[Openinteract-dev] Small i18n issue

Discussion:

Kutter Martin

2004-09-08 07:34:03 UTC

Hi * !

I ran into a small internationalization issue, today.
I'm running a OI2 site with SPOPS::LDAP as backend. On storing non-ASCII
characters in the LDAP directory server, this complains that properties with
non-ASCII-characters have an "invalid syntax".

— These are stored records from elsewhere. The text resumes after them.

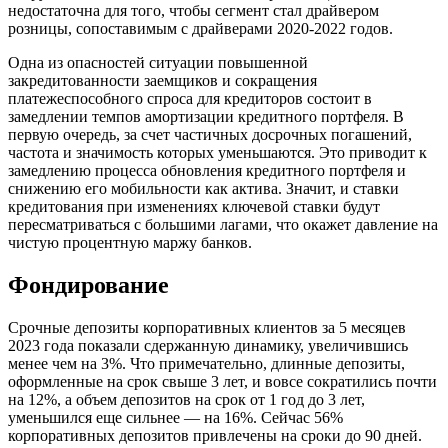
недостаточна для того, чтобы сегмент стал драйвером
розницы, сопоставимым с драйверами 2020-2022 годов.
Одна из опасностей ситуации повышенной
закредитованности заемщиков и сокращения
платежеспособного спроса для кредиторов состоит в
замедлении темпов амортизации кредитного портфеля. В
первую очередь, за счет частичных досрочных погашений,
частота и значимость которых уменьшаются. Это приводит к
замедлению процесса обновления кредитного портфеля и
снижению его мобильности как актива. Значит, и ставки
кредитования при изменениях ключевой ставки будут
пересматриваться с большими лагами, что окажет давление на
чистую процентную маржу банков.
Фондирование
Срочные депозиты корпоративных клиентов за 5 месяцев
2023 года показали сдержанную динамику, увеличившись
менее чем на 3%. Что примечательно, длинные депозиты,
оформленные на срок свыше 3 лет, и вовсе сократились почти
на 12%, а объем депозитов на срок от 1 год до 3 лет,
уменьшился еще сильнее — на 16%. Сейчас 56%
корпоративных депозитов привлечены на сроки до 90 дней.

I've been able to track this down to a charset problem.
LDAP expects directoryString attributes to be in UTF-8 encoding. The
perl-ldap interface (Net::LDAP) does not provide UTF-8 conversions by
default, so these are to be done by the application using Net::LDAP. This is
no big deal - just a

use Encode;
$value = decode($charset, $value);

for all the fields to set - but one needs to know the request's charset.

The charset used in the HTTP request is specified by the "charset" attribute
in the Content-Type header.

Example:

Content-Type: multipart/formdata; boundary="--------------12345";
charset="EUC-JP"

The default is "iso-8859-1" if no charset is supplied.

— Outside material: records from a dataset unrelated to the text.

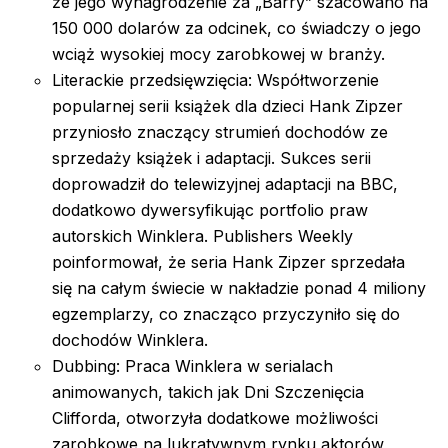
że jego wynagrodzenie za „Barry” szacowano na
150 000 dolarów za odcinek, co świadczy o jego
wciąż wysokiej mocy zarobkowej w branży.
Literackie przedsięwzięcia: Współtworzenie
popularnej serii książek dla dzieci Hank Zipzer
przyniosło znaczący strumień dochodów ze
sprzedaży książek i adaptacji. Sukces serii
doprowadził do telewizyjnej adaptacji na BBC,
dodatkowo dywersyfikując portfolio praw
autorskich Winklera. Publishers Weekly
poinformował, że seria Hank Zipzer sprzedała
się na całym świecie w nakładzie ponad 4 miliony
egzemplarzy, co znacząco przyczyniło się do
dochodów Winklera.
Dubbing: Praca Winklera w serialach
animowanych, takich jak Dni Szczenięcia
Clifforda, otworzyła dodatkowe możliwości
zarobkowe na lukratywnym rynku aktorów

The problem is, that the only available solution to get the charset used in
the request is to grab it from the underlying Apache::Request or
CGI::Request handle - not really easy and not really portable:

my $contentHeader = CTX->request->apache->headers_in()->{ Content-Type };

As different charsets in HTTP requests are very likely to happen in i18n'ed
environments, and the problem is very likely to occur in non-LDAP
environments, too, I would suggest an extension to the
OpenInteract2::Request class, that provides access to the Content-Type HTTP
header, like it already does with some other header fields.

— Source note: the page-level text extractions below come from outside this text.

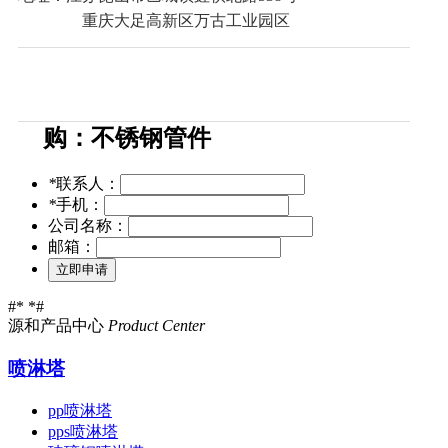
处
理
废
气
手机：18550538018
处
理
设
传真：0512-57655398
备
有
机
废
QQ：992191737
气
处
理
邮箱：yuanhe_yx01@163.com
采
地址：江苏昆山市巴城镇虹祺北路538号
重庆大足高新区万古工业园区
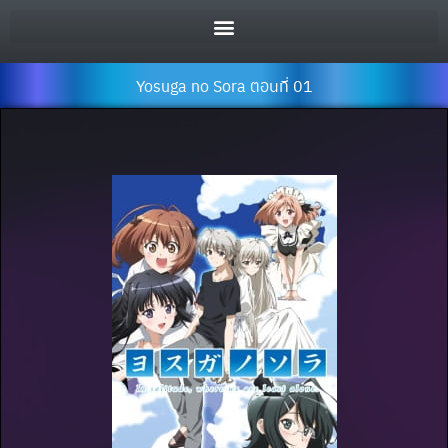
Yosuga no Sora ตอนที่ 01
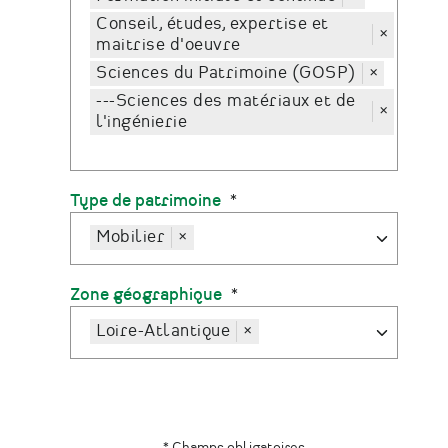
Conseil, études, expertise et
×
maitrise d'oeuvre
Sciences du Patrimoine (GOSP)
×
---Sciences des matériaux et de
×
l'ingénierie
Type de patrimoine
Mobilier
×
Zone géographique
Loire-Atlantique
×
* Champs obligatoires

Maybe even a more general approach - exposing all HTTP headers in the
request object - could be suitable: This would remove the need to react on
additional HTTP headers by code changes forever.

Regards,

Martin Kutter

Kutter Martin

2004-09-08 08:07:00 UTC

Permalink

Hi Andreas,

This looks like the default solution. Unfortunately, SPOPS::Tool::UTFConvert
always assumes iso-8859-a (Latin1) as originating charset, which is not
neccessarily true.

So, this does not work for charsets other than Latin1. The ability to grab
the charset from the request in conjunction with a slightly modified
SPOPS::Tool::UTFConvert ( use the request's charset, if given) would remove
the problem completely.

Regards,

Martin Kutter

-----Original Message-----
From: openinteract-dev-***@lists.sourceforge.net
[mailto:openinteract-dev-***@lists.sourceforge.net]On Behalf Of
***@Bertelsmann.de
Sent: Mittwoch, 8. September 2004 11:53
To: openinteract-***@lists.sourceforge.net
Subject: AW: [Openinteract-dev] Small i18n issue

Hi Martin,

We had the same problem with reading Umlaut characters with LDAP for the
user names. You can solve this by adding the following to the spops.perl
file of the package in question:

rules_from => [ 'SPOPS::Tool::UTFConvert' ],

Hope that helped...

Mit freundlichen Grüßen
Andreas Nolte
Leitung IT
-------------------------------------------------
arvato direct services
Olympiastraße 1
26419 Schortens
Germany
http://www.arvato.com/
***@bertelsmann.de
Telefon +49 (0) 44 21 - 76-84002
Telefax +49 (0) 44 21 - 76-84111

-----Ursprüngliche Nachricht-----
Von: openinteract-dev-***@lists.sourceforge.net
[mailto:openinteract-dev-***@lists.sourceforge.net]
Gesendet: Mittwoch, 8. September 2004 11:33
An: 'openinteract-***@lists.sourceforge.net'
Betreff: [Openinteract-dev] Small i18n issue

Hi * !

I ran into a small internationalization issue, today.
I'm running a OI2 site with SPOPS::LDAP as backend. On storing non-ASCII
characters in the LDAP directory server, this complains that properties with
non-ASCII-characters have an "invalid syntax".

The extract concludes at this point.